Santa Clara University

Santa Clara Magazine

Briana K. Hussey '08

Two generations of SCU and JVC

Brianna Hussey ’08 and Patty Houts-Hussey ’73

Brianna Hussey has been serving since last year the Downtown Chapel as a volunteer assisting the low-income and homeless populations of Portland, Ore. But the JVC community has been a part of her life for as long as she can remember. You might even say that she was born, as the unofficial Jesuit Volunteer Corps motto puts it, “ruined for life.”

For that, her mother, Patty Houts-Hussey, takes some credit. After completing her undergraduate degree at Santa Clara, Houts-Hussey served with JVC herself, in the rural, largely Hispanic community of Cornelius, Ore. Working alongside four fellow volunteers, Houts-Hussey felt the experience opened “my heart, mind, and spirit to better understand we are all on the same journey of life, whatever path one takes,” she says.

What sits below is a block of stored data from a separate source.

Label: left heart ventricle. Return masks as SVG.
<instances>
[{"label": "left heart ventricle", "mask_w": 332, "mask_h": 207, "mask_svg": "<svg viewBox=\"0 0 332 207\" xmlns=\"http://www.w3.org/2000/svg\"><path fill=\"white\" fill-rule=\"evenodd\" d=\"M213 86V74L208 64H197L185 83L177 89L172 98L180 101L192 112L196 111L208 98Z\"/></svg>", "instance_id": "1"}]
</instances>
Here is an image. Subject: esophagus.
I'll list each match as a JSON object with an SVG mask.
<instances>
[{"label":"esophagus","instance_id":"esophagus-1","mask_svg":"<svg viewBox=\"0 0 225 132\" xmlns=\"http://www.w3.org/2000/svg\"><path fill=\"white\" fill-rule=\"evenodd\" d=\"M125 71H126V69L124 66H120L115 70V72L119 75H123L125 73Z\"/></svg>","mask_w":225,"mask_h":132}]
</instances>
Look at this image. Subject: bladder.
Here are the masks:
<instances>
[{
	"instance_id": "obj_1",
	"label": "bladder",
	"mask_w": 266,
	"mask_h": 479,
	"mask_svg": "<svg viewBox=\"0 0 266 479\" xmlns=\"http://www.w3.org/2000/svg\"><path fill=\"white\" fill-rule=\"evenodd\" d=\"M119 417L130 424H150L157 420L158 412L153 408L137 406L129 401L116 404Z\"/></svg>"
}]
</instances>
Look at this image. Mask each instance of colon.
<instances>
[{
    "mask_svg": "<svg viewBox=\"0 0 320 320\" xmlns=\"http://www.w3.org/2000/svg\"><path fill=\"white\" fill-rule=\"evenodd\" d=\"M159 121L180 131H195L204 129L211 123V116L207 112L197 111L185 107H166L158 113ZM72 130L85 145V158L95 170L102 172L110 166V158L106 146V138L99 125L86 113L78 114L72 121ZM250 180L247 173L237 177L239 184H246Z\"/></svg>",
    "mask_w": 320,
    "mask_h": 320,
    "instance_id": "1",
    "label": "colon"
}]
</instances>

Houts-Hussey also fell in love with the Northwest. After a stint in Portland and graduate school in Seattle, she found a community organizing job in Yakima, where she met her husband, Pat. With the help of local Jesuits and Yakima community members, she spearheaded the effort to establish a JVC community there in 1984. JVC has been a presence in the community ever since.

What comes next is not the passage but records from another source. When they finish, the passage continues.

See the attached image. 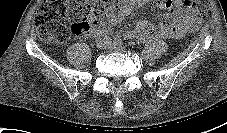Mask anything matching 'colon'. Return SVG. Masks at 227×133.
<instances>
[{
	"mask_svg": "<svg viewBox=\"0 0 227 133\" xmlns=\"http://www.w3.org/2000/svg\"><path fill=\"white\" fill-rule=\"evenodd\" d=\"M202 18L211 14L210 0H183ZM118 7L111 0H44L35 16L38 36L47 43H62L70 34L100 27Z\"/></svg>",
	"mask_w": 227,
	"mask_h": 133,
	"instance_id": "1",
	"label": "colon"
}]
</instances>
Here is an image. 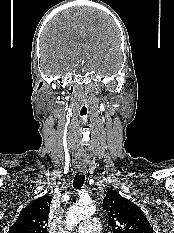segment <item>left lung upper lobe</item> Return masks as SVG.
Segmentation results:
<instances>
[{
  "label": "left lung upper lobe",
  "mask_w": 174,
  "mask_h": 233,
  "mask_svg": "<svg viewBox=\"0 0 174 233\" xmlns=\"http://www.w3.org/2000/svg\"><path fill=\"white\" fill-rule=\"evenodd\" d=\"M113 233H153L141 209L117 191L109 190L103 200Z\"/></svg>",
  "instance_id": "5c2ea615"
}]
</instances>
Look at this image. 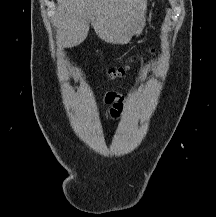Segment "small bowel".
Returning <instances> with one entry per match:
<instances>
[{"mask_svg":"<svg viewBox=\"0 0 216 217\" xmlns=\"http://www.w3.org/2000/svg\"><path fill=\"white\" fill-rule=\"evenodd\" d=\"M104 103L110 104L111 108L107 113V118L116 119L122 116L128 104V100L116 92H107L103 98Z\"/></svg>","mask_w":216,"mask_h":217,"instance_id":"c3829d8e","label":"small bowel"}]
</instances>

“The JVs were always over for dinners and birthdays,” Brianna recalls of her childhood. “They would babysit my sister and me.”

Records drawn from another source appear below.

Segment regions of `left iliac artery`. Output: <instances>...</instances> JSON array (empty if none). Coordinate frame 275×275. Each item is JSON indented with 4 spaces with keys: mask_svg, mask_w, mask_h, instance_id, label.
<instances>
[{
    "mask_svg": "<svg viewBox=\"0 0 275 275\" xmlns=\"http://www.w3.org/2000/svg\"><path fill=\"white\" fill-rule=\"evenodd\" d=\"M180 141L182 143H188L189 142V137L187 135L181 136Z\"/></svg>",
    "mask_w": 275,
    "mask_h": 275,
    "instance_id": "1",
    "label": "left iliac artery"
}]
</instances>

Though when Brianna arrived at Santa Clara, she didn’t take it as a given that she wanted to serve in JVC after graduation. An immersion trip to West Virginia, organized through SCU’s Ignatian Center for Jesuit Education, changed that. Brianna learned about mining processes that involved mountaintop removal and saw firsthand the poverty that is a part of communities in Appalachia.

“It sparked something,” Brianna says. “And I was intrigued by what I could do to change things and be more actively involved.”

When JVC Northwest offered her a position in Oregon, she jumped at the chance. As food pantry coordinator at Portland’s Downtown Chapel, she primarily works with the city’s homeless. And she has learned to embrace the challenges she and her fellow staff members face each day.

“There are a lot of situations that none of us quite know how to handle, but we handle them anyway, because we have to,” she says. “We just put one foot in front of the other. And that’s a lot easier when you have a staff that’s got your back.”

As a volunteer, Brianna lives in a house with seven other volunteers. “It’s an adventure to say the least!” she says. “But a good one. It’s just huge, this built-in support.”

As for the JVC motto and the bit about being ruined, Patty Houts-Hussey might put it another way. “I’d rather say ‘released for life.’ It’s a positive thing!”

—Annie Wilkins


Jesuit Volunteer Corps Northwest—predecessor and model for many national and international volunteer organizations—was formed in 1956, when the Jesuits of the Oregon Province and the Sisters of Saint Ann came together to open a school for native Alaskan children in Copper Valley, Alaska. Today, volunteers across the Northwest and across the country live in intentional communities, working to address issues of social and environmental injustice. The program is based on four core values—community, simplicity, spirituality, and social justice—which volunteers strive to incorporate into their daily lives.